His employees now spend their days tracking the whereabouts of products, often having one or two dozen tabs open on their computers where they can view maritime images and pinpoint the latitude and longitude of the ships transporting their cargo. And getting it to the U.S. isn’t the end of his problems: Foreman has a bunch of inventory sitting off the coast of Los Angeles.

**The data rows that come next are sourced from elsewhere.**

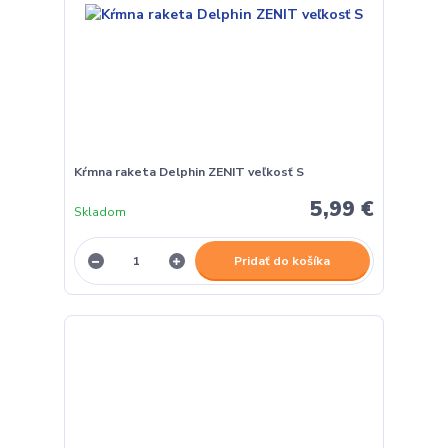
Kŕmna raketa Delphin ZENIT veľkosť S
5,99 €
Skladom
Pridať do košíka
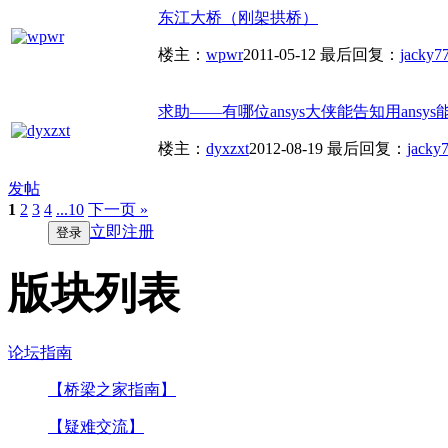
东江大桥（刚架拱桥）
楼主：
wpwr
2011-05-12
最后回复：
jacky7
求助——有哪位ansys大侠能告知用ansys能
楼主：
dyxzxt
2012-08-19
最后回复：
jacky
发帖
1
2
3
4
...10
下一页 »
立即注册
登录
版块列表
论坛指南
【桥梁之家指南】
【疑难交流】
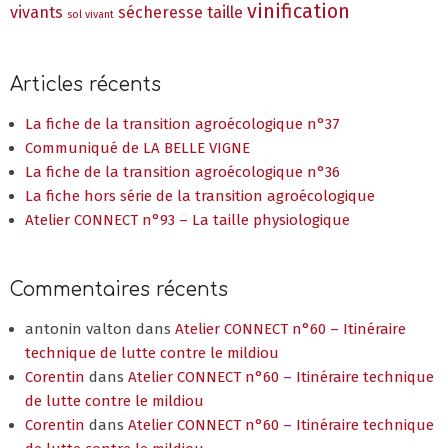
vinification
vivants
sécheresse
taille
sol vivant
Articles récents
La fiche de la transition agroécologique n°37
Communiqué de LA BELLE VIGNE
La fiche de la transition agroécologique n°36
La fiche hors série de la transition agroécologique
Atelier CONNECT n°93 – La taille physiologique
Commentaires récents
antonin valton
dans
Atelier CONNECT n°60 – Itinéraire
technique de lutte contre le mildiou
Corentin
dans
Atelier CONNECT n°60 – Itinéraire technique
de lutte contre le mildiou
Corentin
dans
Atelier CONNECT n°60 – Itinéraire technique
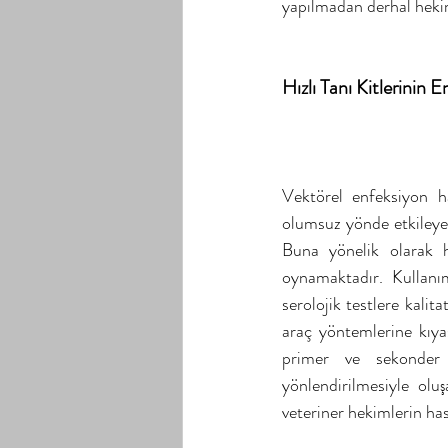
yapılmadan derhal heki
Hızlı Tanı Kitlerinin 
Vektörel enfeksiyon ha
olumsuz yönde etkileyen
Buna yönelik olarak has
oynamaktadır. Kullanım 
serolojik testlere kalitat
araç yöntemlerine kıyas
primer ve sekonder 
yönlendirilmesiyle olu
veteriner hekimlerin ha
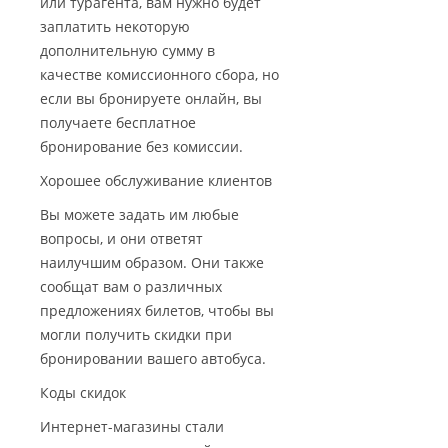
или турагента, вам нужно будет
заплатить некоторую
дополнительную сумму в
качестве комиссионного сбора, но
если вы бронируете онлайн, вы
получаете бесплатное
бронирование без комиссии.
Хорошее обслуживание клиентов
Вы можете задать им любые
вопросы, и они ответят
наилучшим образом. Они также
сообщат вам о различных
предложениях билетов, чтобы вы
могли получить скидки при
бронировании вашего автобуса.
Коды скидок
Интернет-магазины стали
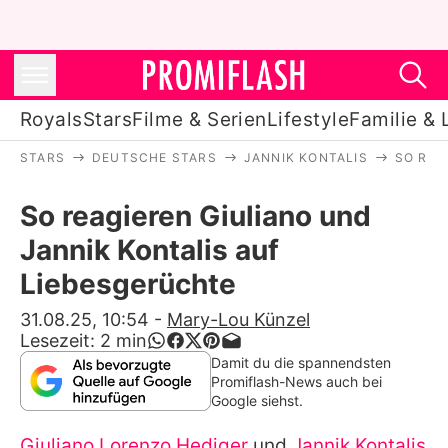
Royals
Stars
Filme & Serien
Lifestyle
Familie & 
STARS
DEUTSCHE STARS
JANNIK KONTALIS
SO REA
Royals
So reagieren Giuliano und
Stars
Jannik Kontalis auf
Filme & Serien
Liebesgerüchte
Lifestyle
31.08.25, 10:54
-
Mary-Lou Künzel
Lesezeit:
2
min
Familie & Liebe
Damit du die spannendsten
Promiflash-News auch bei
Promiflash Exklusiv
Google siehst.
Giuliano Lorenzo Hediger
und
Jannik Kontalis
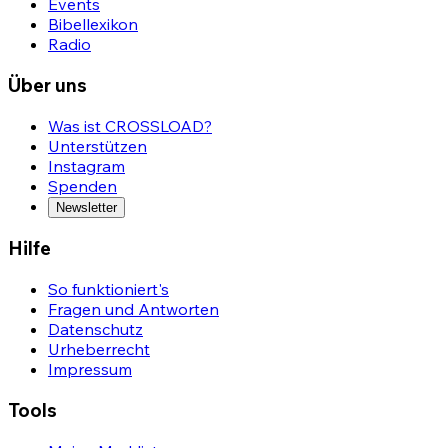
Events
Bibellexikon
Radio
Über uns
Was ist CROSSLOAD?
Unterstützen
Instagram
Spenden
Newsletter
Hilfe
So funktioniert's
Fragen und Antworten
Datenschutz
Urheberrecht
Impressum
Tools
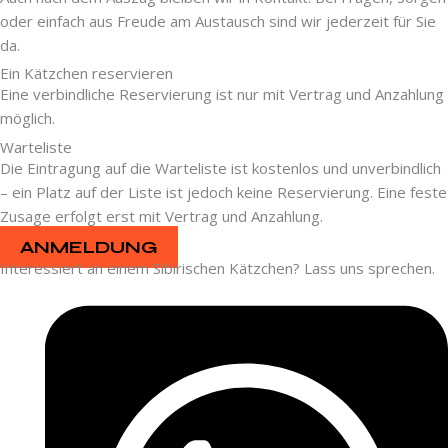
oder einfach aus Freude am Austausch sind wir jederzeit für Sie
da.
Ein Kätzchen reservieren
Eine verbindliche Reservierung ist nur mit Vertrag und Anzahlung
möglich.
Warteliste
Die Eintragung auf die Warteliste ist kostenlos und unverbindlich
– ein Platz auf der Liste ist jedoch keine Reservierung. Eine feste
Zusage erfolgt erst mit Vertrag und Anzahlung.
ANMELDUNG
Interessiert an einem Sibirischen Kätzchen? Lass uns sprechen.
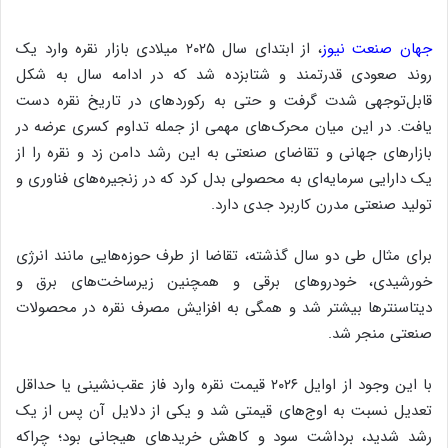
جهان صنعت نیوز
، از ابتدای سال ۲۰۲۵ میلادی بازار نقره وارد یک
روند صعودی قدرتمند و شتابزده شد که در ادامه سال به شکل
قابل‌توجهی شدت گرفت و حتی به رکوردهای در تاریخ نقره دست
یافت. در این میان محرک‌های مهمی از جمله تداوم کسری عرضه در
بازارهای جهانی و تقاضای صنعتی به این رشد دامن زد و نقره را از
یک دارایی سرمایه‌ای به محصولی بدل کرد که در زنجیره‌های فناوری و
تولید صنعتی مدرن کاربرد جدی دارد.
برای مثال طی دو سال گذشته، تقاضا از طرف حوزه‌هایی مانند انرژی
خورشیدی، خودروهای برقی و همچنین زیرساخت‌های برق و
دیتاسنترها بیشتر شد و همگی به افزایش مصرف نقره در محصولات
صنعتی منجر شد.
با این وجود از اوایل ۲۰۲۶ قیمت نقره وارد فاز عقب‌نشینی یا حداقل
تعدیل نسبت به اوج‌های قیمتی شد و یکی از دلایل آن پس از یک
رشد شدید، برداشت سود و کاهش خریدهای هیجانی بود؛ چراکه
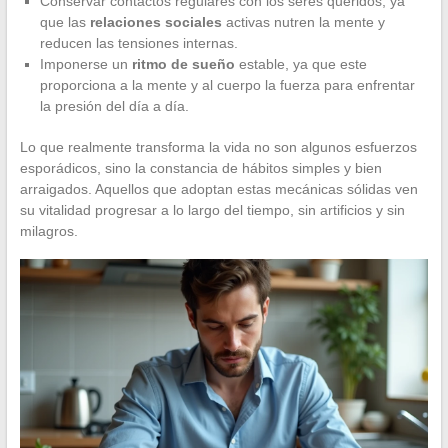
Conservar contactos regulares con los seres queridos, ya
que las
relaciones sociales
activas nutren la mente y
reducen las tensiones internas.
Imponerse un
ritmo de sueño
estable, ya que este
proporciona a la mente y al cuerpo la fuerza para enfrentar
la presión del día a día.
Lo que realmente transforma la vida no son algunos esfuerzos
esporádicos, sino la constancia de hábitos simples y bien
arraigados. Aquellos que adoptan estas mecánicas sólidas ven
su vitalidad progresar a lo largo del tiempo, sin artificios y sin
milagros.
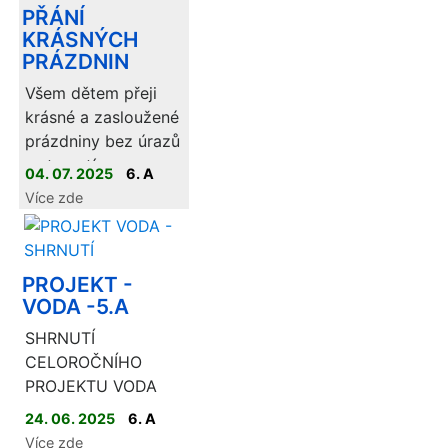
PŘÁNÍ
KRÁSNÝCH
PRÁZDNIN
Všem dětem přeji
krásné a zasloužené
prázdniny bez úrazů
a starostí.
04. 07. 2025
6. A
Více zde
Rodičům děkuji za
úžasnou spolupráci
po celé 2 roky. Jsem
moc rád, že jsem
PROJEKT -
měl možnost poznat
VODA -5.A
tuto skvělou třídu,
SHRNUTÍ
která mi dala sice
CELOROČNÍHO
hodně zabrat, ale
PROJEKTU VODA
užil jsem si s ní i
24. 06. 2025
6. A
neskutečně legrace,
Více zde
drobných vítězství,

Nor is getting it onshore, where truck drivers sometimes have to go to the port three or four times to pick stuff up, because certain areas are closed or there is too much congestion, says Steven Littman, the company’s chief operating officer.

Those widespread delays have even made trouble for the products he does make at home, like Lincoln Logs, which have been manufactured in the U.S. since 2014, after decades of producing the sets in China. The logs come from a forest in Maine, but all the extras—little plastic windows, doors and other parts—come from China. Waiting for those pieces can hold up the entire production process. Plus, even if he were to open more factories in the U.S., he’s doubtful he could hire enough workers. Next year, Foreman says, he’ll raise prices. He’s starting to quote retailers a base price and freight separately, with a note that shipping costs could change.

“We’re just going to have to deal with it. We’re just going to have to ride it out,” says Foreman.